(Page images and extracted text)
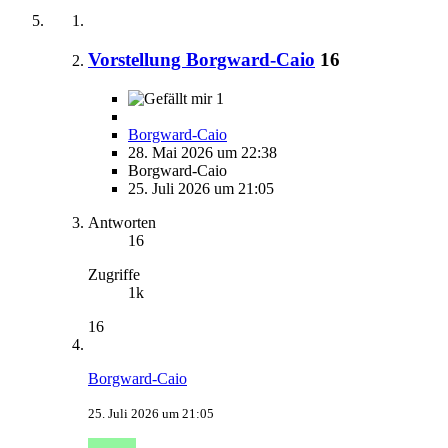
Vorstellung Borgward-Caio
16
1
Borgward-Caio
28. Mai 2026 um 22:38
Borgward-Caio
25. Juli 2026 um 21:05
Antworten
16
Zugriffe
1k
16
Borgward-Caio
25. Juli 2026 um 21:05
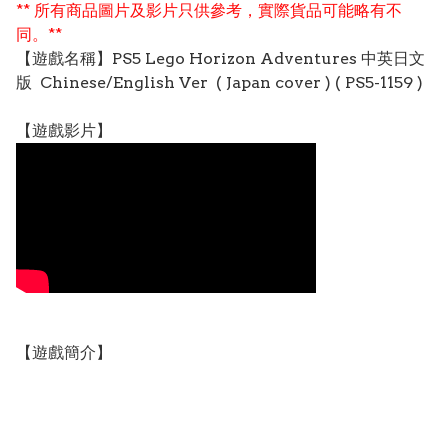
** 所有商品圖片及影片只供參考，實際貨品可能略有不
同。**
【遊戲名稱】PS5 Lego Horizon Adventures 中英日文
版 Chinese/English Ver ( Japan cover ) ( PS5-1159 )
【遊戲影片】
【遊戲簡介】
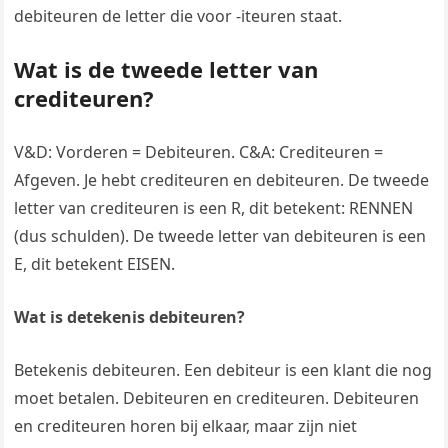
debiteuren de letter die voor -iteuren staat.
Wat is de tweede letter van
crediteuren?
V&D: Vorderen = Debiteuren. C&A: Crediteuren =
Afgeven. Je hebt crediteuren en debiteuren. De tweede
letter van crediteuren is een R, dit betekent: RENNEN
(dus schulden). De tweede letter van debiteuren is een
E, dit betekent EISEN.
Wat is detekenis debiteuren?
Betekenis debiteuren. Een debiteur is een klant die nog
moet betalen. Debiteuren en crediteuren. Debiteuren
en crediteuren horen bij elkaar, maar zijn niet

## Problem description
Reprint the entries above exactly, images removed.

## Response for this exercise
Vorstellung Borgward-Caio
16
1
Borgward-Caio
28. Mai 2026 um 22:38
Borgward-Caio
25. Juli 2026 um 21:05
Antworten
16
Zugriffe
1k
16
Borgward-Caio
25. Juli 2026 um 21:05
** 所有商品圖片及影片只供參考，實際貨品可能略有不
同。**
【遊戲名稱】PS5 Lego Horizon Adventures 中英日文
版 Chinese/English Ver ( Japan cover ) ( PS5-1159 )
【遊戲影片】
【遊戲簡介】
debiteuren de letter die voor -iteuren staat.
Wat is de tweede letter van
crediteuren?
V&D: Vorderen = Debiteuren. C&A: Crediteuren =
Afgeven. Je hebt crediteuren en debiteuren. De tweede
letter van crediteuren is een R, dit betekent: RENNEN
(dus schulden). De tweede letter van debiteuren is een
E, dit betekent EISEN.
Wat is detekenis debiteuren?
Betekenis debiteuren. Een debiteur is een klant die nog
moet betalen. Debiteuren en crediteuren. Debiteuren
en crediteuren horen bij elkaar, maar zijn niet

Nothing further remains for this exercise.